Probably a little too late for that, though.
A part of the problem is treaty rights.
Aboriginal groups don’t want to relinquish their negotiated right to hunt the animals, even in the face of their elimination.
The issue is huge right now, and the Dene Nation is taking the NWT to court to block its conservation measures. The aboriginal group wants to protect its right to hunt the Bathurst herd.
Here, the Gwich’in Tribal Council and the Inuvialuit Game Council, both based in the NWT, are taking the Yukon government to court to protect their right to hunt the Porcupine herd. The Yukon government has imposed hunting restrictions, especially on cows, to preserve the herd.
The Gwich’in Tribal Council asserts it took only 500 animals from the Porcupine herd in the last five years. And only nine of those were cows.
Those numbers are a fabrication. Nobody believes they have any basis in reality.
In fact, one hunter travelling the Dempster Highway last fall counted five trucks with NWT plates loaded with 20 Porcupine cows. The seven hunters were all aboriginal.

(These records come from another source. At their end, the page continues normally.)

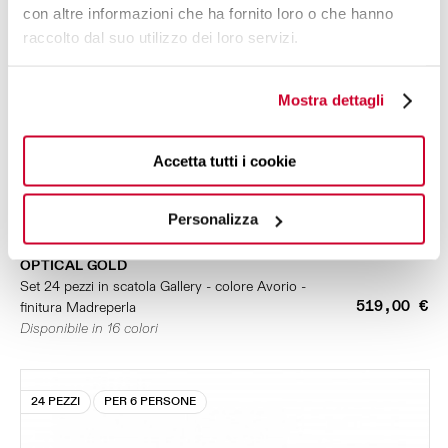
con altre informazioni che ha fornito loro o che hanno
raccolto dal suo utilizzo dei loro servizi.
Mostra dettagli
Accetta tutti i cookie
Personalizza
OPTICAL GOLD
Set 24 pezzi in scatola Gallery - colore Avorio -
519,00 €
finitura Madreperla
Disponibile in 16 colori
24 PEZZI
PER 6 PERSONE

Legally, they were doing what’s allowed.
Fact is, the position of some of the aboriginal groups is idiotic. Unless, of course, their long-term goal is to import hamburgers from Alberta.
But the collapse of the caribou herds is not solely because of hunting pressures.

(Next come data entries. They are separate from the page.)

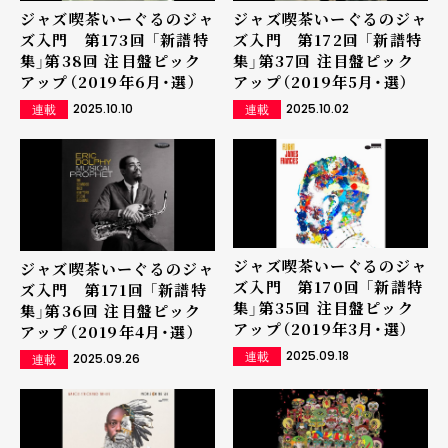
ジャズ喫茶いーぐるのジャ
ジャズ喫茶いーぐるのジャ
ズ入門 第173回 「新譜特
ズ入門 第172回 「新譜特
集」第38回 注目盤ピック
集」第37回 注目盤ピック
アップ（2019年6月・選）
アップ（2019年5月・選）
2025.10.10
2025.10.02
連載
連載
ジャズ喫茶いーぐるのジャ
ジャズ喫茶いーぐるのジャ
ズ入門 第170回 「新譜特
ズ入門 第171回 「新譜特
集」第35回 注目盤ピック
集」第36回 注目盤ピック
アップ（2019年3月・選）
アップ（2019年4月・選）
2025.09.18
連載
2025.09.26
連載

When you lose tens of thousands of caribou over a couple of years, something else is happening.
And here things get messy.
The NWT government approved diamond mines in the calving grounds of the Beverly herd.
Some allege the restrictions placed on the industrial activity were pretty light.
Given that, the anger of the aboriginal groups to restrictions on their hunting rights is a little more forgivable. A little more.
And climate change may also be contributing to the collapse, though this is still a hunch. Science is still a long way from pinning down a cause.
The only thing we know is that the caribou herds are dying off. Fast.
And, though governments are trying to curb hunting pressure, to buy time if nothing else, meat-hungry aboriginal groups are fighting to keep hunting, which is their right.
And, in at least one case, industry is mining diamonds where the caribou breed.
It’s a mess. A mess of our own creation.
And here we get to the common thread of history.
We are, once again, presiding over a mass extirpation.
In 1846, law school graduate Francis Parkman travelled west to study native American culture.
He spent the summer roaming the Great Plains, and he documented buffalo hunts.
“A practiced and skillful hunter, well mounted, will sometimes kill five or six cows in a single day,” he wrote.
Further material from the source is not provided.